**About this exercise**
Find the line below with "там предложение" and the line with "электроплиты". Output them and the lines between, exactly, but not the pictures.

**Input material**

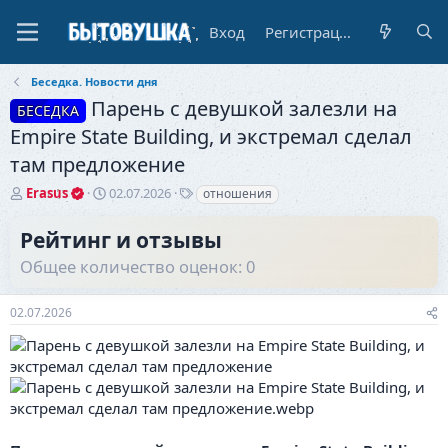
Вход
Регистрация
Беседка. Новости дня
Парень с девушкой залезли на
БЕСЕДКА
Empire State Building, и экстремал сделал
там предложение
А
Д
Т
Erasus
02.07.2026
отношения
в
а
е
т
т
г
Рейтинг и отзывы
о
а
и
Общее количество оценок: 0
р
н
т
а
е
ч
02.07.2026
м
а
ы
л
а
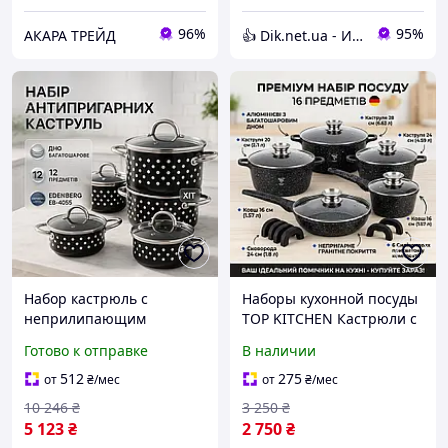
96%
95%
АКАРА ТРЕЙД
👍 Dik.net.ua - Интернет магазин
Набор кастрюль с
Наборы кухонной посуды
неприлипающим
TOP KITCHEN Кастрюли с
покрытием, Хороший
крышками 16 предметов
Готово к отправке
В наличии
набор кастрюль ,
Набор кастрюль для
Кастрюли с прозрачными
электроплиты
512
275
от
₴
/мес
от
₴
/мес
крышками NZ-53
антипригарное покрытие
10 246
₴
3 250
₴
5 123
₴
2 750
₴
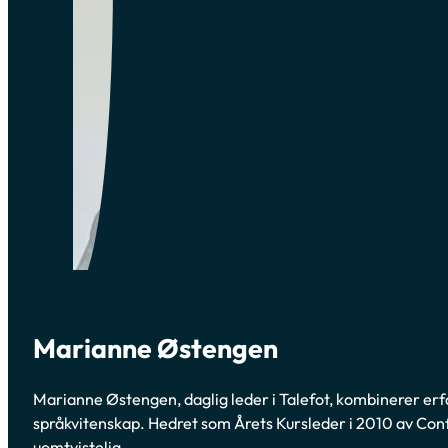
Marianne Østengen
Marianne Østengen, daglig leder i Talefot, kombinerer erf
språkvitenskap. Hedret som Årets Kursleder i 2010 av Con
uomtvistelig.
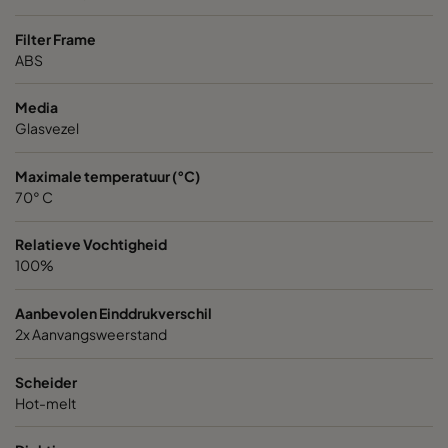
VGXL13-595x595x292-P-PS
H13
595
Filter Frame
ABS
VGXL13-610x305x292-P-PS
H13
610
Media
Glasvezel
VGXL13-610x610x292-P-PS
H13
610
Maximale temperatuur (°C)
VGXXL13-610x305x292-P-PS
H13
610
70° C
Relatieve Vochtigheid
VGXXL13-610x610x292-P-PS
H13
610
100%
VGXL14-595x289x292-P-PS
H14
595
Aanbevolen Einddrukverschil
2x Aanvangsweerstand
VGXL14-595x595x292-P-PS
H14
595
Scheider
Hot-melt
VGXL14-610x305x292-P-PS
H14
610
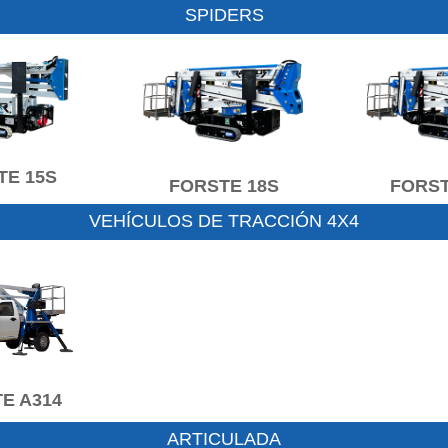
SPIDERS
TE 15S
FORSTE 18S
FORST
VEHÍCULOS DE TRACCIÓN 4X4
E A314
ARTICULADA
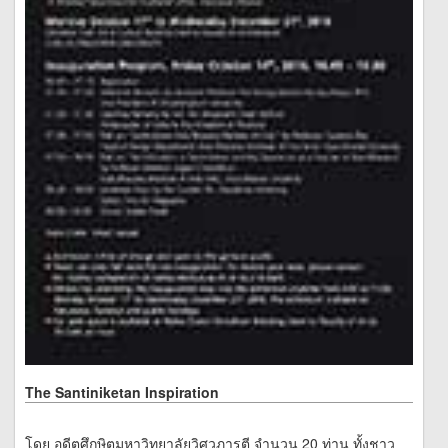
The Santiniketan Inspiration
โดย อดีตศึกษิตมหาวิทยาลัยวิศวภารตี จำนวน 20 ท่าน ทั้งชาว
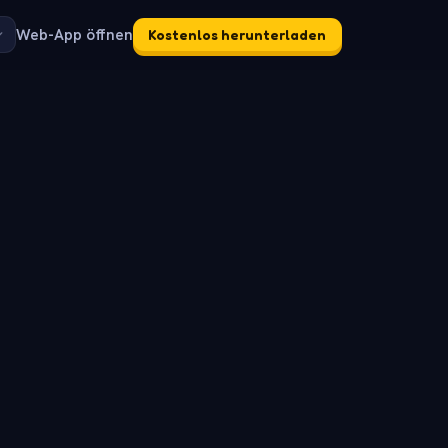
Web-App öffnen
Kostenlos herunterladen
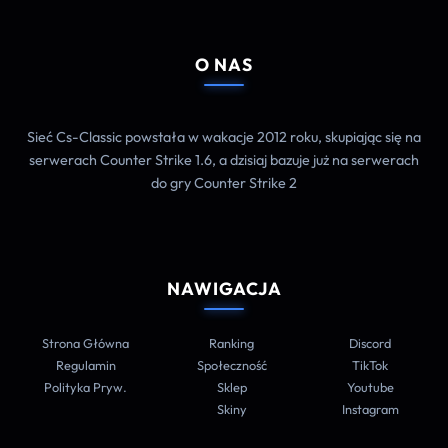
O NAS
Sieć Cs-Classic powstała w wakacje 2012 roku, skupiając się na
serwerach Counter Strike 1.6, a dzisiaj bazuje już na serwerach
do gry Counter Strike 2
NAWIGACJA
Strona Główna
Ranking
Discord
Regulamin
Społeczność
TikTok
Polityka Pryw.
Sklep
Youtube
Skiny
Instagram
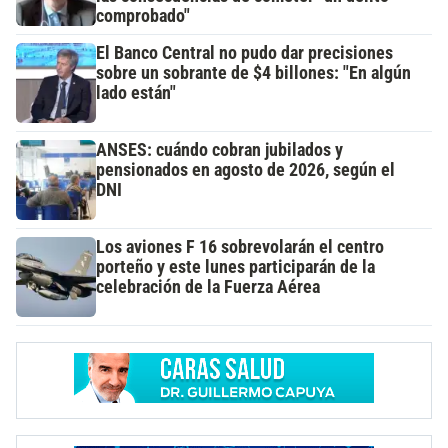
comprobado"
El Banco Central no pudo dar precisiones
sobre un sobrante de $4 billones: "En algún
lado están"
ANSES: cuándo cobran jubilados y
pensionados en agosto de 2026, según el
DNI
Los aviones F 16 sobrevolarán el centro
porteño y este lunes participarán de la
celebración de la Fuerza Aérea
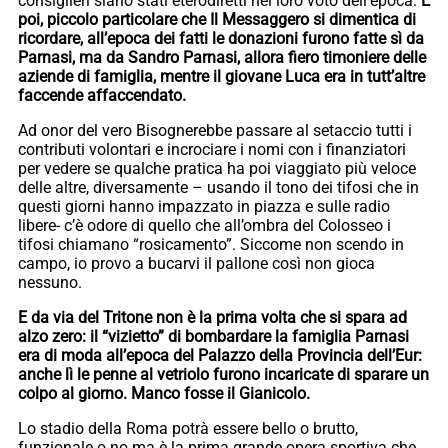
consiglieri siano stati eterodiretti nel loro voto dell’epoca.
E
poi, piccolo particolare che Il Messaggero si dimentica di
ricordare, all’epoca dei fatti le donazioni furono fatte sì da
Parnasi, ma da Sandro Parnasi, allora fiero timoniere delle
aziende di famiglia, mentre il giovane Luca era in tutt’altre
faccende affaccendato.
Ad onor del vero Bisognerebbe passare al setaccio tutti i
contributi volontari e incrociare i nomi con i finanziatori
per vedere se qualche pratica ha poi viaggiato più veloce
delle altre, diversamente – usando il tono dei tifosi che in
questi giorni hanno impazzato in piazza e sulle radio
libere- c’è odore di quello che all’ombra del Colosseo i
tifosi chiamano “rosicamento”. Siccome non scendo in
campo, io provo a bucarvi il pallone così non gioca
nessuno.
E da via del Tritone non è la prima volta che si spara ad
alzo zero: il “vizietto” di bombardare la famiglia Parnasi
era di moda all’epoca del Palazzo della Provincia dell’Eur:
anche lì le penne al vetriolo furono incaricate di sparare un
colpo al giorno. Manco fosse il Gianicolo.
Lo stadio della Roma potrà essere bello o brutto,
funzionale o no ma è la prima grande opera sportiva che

* * *

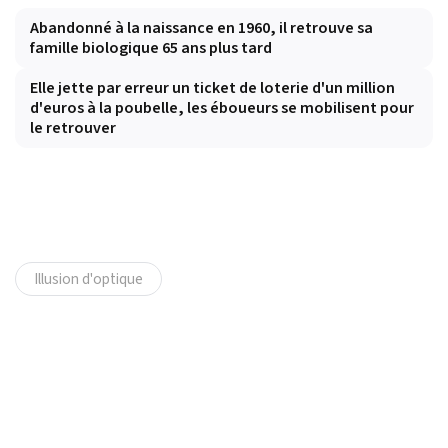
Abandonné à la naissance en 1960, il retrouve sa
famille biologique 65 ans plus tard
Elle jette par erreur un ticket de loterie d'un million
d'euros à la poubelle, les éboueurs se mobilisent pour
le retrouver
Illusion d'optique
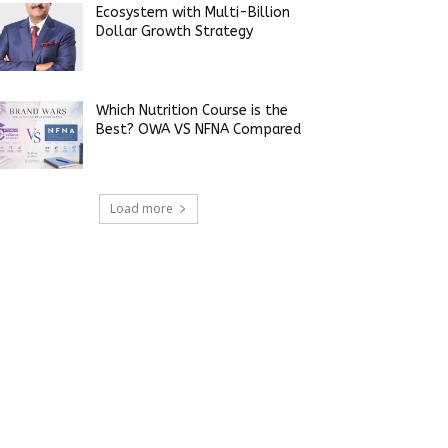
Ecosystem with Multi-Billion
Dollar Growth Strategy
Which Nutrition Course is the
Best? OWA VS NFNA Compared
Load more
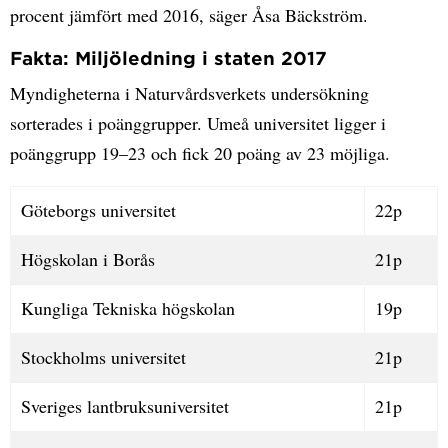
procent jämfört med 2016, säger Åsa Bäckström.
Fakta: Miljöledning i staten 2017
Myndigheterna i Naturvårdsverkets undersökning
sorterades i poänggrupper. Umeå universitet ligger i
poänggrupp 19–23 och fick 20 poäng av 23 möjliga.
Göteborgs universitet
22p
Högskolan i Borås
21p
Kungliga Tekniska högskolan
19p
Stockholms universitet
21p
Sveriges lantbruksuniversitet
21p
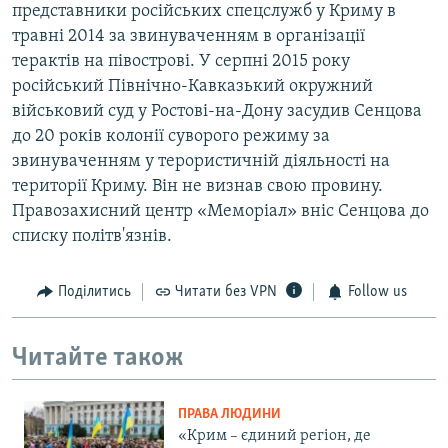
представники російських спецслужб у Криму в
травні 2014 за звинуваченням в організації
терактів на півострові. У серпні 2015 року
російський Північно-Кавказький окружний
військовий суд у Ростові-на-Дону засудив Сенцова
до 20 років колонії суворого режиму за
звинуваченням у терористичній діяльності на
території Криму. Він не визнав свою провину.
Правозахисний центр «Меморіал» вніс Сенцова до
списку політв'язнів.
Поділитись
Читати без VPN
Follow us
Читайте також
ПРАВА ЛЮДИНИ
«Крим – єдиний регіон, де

**Task result**
там предложение
А
Д
Т
Erasus
02.07.2026
отношения
в
а
е
т
т
г
Рейтинг и отзывы
о
а
и
Общее количество оценок: 0
р
н
т
а
е
ч
02.07.2026
м
а
ы
л
а
96%
95%
АКАРА ТРЕЙД
👍 Dik.net.ua - Интернет магазин
Набор кастрюль с
Наборы кухонной посуды
неприлипающим
TOP KITCHEN Кастрюли с
покрытием, Хороший
крышками 16 предметов
Готово к отправке
В наличии
набор кастрюль ,
Набор кастрюль для
Кастрюли с прозрачными
электроплиты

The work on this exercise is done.